Your task: When you reach the line with "Oct 27, 2019" in the data below, begin printing lines exactly, and stop once the line with "May 21, 2018" has been printed.

Given entries:
-*-
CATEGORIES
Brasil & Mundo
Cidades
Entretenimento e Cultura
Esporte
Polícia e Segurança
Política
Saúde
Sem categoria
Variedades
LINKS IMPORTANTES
-*-
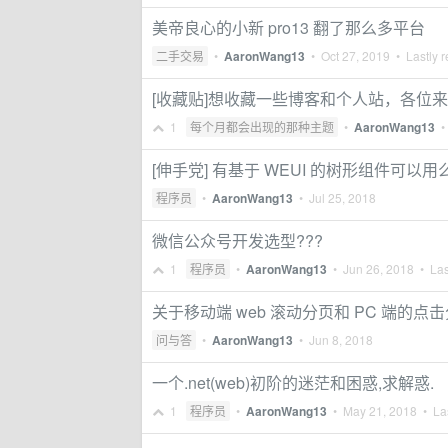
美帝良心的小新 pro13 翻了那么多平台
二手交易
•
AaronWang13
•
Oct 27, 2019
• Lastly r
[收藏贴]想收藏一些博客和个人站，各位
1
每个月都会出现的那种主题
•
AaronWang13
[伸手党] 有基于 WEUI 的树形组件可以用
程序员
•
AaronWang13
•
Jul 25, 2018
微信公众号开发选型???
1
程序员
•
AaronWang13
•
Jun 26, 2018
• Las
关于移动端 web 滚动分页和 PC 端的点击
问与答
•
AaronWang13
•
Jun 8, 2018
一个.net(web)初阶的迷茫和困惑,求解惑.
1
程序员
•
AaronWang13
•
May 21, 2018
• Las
-*-
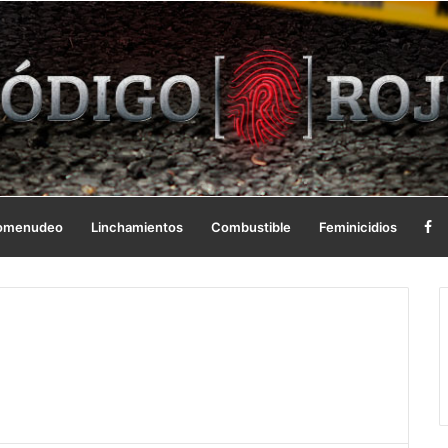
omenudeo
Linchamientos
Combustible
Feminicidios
-*-
Response:
Oct 27, 2019
• Lastly r
[收藏贴]想收藏一些博客和个人站，各位
1
每个月都会出现的那种主题
•
AaronWang13
[伸手党] 有基于 WEUI 的树形组件可以用
程序员
•
AaronWang13
•
Jul 25, 2018
微信公众号开发选型???
1
程序员
•
AaronWang13
•
Jun 26, 2018
• Las
关于移动端 web 滚动分页和 PC 端的点击
问与答
•
AaronWang13
•
Jun 8, 2018
一个.net(web)初阶的迷茫和困惑,求解惑.
1
程序员
•
AaronWang13
•
May 21, 2018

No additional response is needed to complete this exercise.